In the entries below, some lines hold the string "years"; please say how many, giving the number and nothing else.

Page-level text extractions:
►

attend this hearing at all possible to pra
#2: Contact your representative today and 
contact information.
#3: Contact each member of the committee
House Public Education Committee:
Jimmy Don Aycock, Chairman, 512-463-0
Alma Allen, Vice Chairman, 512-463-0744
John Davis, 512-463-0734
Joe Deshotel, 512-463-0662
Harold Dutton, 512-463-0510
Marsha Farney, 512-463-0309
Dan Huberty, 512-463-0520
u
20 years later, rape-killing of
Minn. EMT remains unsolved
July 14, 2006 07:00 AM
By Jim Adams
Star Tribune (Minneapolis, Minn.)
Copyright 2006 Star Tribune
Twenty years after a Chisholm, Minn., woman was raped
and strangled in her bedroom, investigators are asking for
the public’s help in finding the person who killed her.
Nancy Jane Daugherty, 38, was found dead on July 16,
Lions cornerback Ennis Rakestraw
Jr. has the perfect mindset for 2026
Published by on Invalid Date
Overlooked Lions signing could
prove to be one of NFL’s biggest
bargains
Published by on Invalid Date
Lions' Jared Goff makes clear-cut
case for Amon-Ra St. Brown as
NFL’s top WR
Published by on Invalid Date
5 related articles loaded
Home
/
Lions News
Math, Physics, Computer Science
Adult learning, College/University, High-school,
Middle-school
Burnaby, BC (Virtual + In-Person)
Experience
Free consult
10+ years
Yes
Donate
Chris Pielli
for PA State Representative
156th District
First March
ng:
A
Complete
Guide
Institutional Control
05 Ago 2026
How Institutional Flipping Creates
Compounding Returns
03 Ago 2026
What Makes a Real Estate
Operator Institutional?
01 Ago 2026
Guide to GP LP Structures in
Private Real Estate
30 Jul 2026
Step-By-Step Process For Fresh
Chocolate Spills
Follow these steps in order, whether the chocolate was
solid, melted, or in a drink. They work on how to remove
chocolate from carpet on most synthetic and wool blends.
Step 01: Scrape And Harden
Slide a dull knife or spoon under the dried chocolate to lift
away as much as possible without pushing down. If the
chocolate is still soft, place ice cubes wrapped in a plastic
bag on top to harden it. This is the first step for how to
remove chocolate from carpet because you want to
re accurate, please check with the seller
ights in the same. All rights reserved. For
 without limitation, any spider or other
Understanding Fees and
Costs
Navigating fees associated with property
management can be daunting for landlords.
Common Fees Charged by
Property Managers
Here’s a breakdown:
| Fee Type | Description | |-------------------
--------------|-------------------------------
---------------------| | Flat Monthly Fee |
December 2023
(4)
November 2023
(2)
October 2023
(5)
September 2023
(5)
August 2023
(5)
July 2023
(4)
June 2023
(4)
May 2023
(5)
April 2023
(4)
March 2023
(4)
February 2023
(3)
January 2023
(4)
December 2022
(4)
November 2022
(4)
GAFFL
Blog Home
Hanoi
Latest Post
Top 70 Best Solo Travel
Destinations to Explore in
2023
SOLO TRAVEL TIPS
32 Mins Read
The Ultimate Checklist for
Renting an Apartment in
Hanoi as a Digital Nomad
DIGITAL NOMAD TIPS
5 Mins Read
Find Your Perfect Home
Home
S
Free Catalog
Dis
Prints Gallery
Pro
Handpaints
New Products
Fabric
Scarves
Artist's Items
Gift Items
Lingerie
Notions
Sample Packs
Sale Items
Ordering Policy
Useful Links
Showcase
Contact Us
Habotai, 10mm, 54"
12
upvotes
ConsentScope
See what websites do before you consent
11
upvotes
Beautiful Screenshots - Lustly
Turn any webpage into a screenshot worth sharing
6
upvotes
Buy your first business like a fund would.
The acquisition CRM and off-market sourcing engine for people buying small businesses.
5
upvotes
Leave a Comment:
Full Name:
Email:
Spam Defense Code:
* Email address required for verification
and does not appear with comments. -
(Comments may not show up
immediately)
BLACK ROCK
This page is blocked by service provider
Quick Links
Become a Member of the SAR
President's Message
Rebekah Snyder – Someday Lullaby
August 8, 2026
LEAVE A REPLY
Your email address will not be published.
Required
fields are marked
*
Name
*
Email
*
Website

◄

→ **WRITTEN REPLY**: 3